◆ EXERCISE BRIEF
Where does the word "danych" occur in the data below? Copy each line that holds it.

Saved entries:

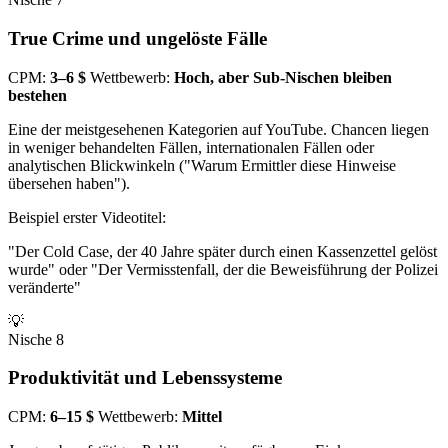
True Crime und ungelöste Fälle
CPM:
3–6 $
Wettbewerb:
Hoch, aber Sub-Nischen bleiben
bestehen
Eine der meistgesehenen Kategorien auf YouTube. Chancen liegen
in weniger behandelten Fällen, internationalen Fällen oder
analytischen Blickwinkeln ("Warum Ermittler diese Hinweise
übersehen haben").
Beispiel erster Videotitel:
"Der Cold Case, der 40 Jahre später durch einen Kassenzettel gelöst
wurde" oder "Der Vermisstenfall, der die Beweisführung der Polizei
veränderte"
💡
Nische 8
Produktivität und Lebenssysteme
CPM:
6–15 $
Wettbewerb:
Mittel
---
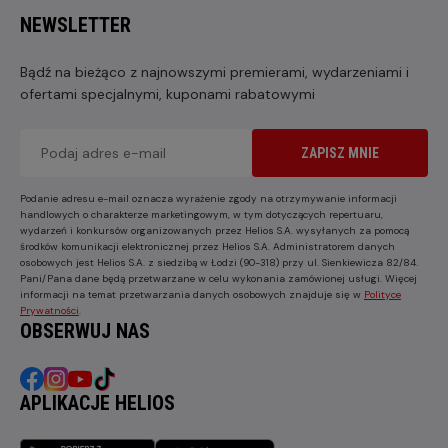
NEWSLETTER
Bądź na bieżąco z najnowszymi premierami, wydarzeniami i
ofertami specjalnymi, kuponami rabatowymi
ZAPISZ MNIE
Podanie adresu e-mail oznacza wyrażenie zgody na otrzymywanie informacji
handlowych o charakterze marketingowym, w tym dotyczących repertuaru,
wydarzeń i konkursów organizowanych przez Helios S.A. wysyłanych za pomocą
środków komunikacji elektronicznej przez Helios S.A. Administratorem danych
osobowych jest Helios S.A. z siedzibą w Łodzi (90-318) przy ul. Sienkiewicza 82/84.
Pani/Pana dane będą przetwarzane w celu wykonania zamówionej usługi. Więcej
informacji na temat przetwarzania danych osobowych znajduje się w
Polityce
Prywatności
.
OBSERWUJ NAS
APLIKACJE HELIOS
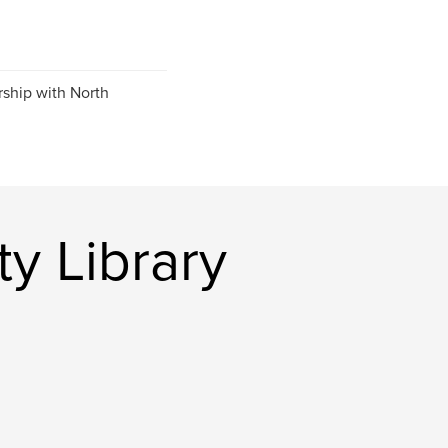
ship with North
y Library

◆ EXERCISE ANSWER
środków komunikacji elektronicznej przez Helios S.A. Administratorem danych
informacji na temat przetwarzania danych osobowych znajduje się w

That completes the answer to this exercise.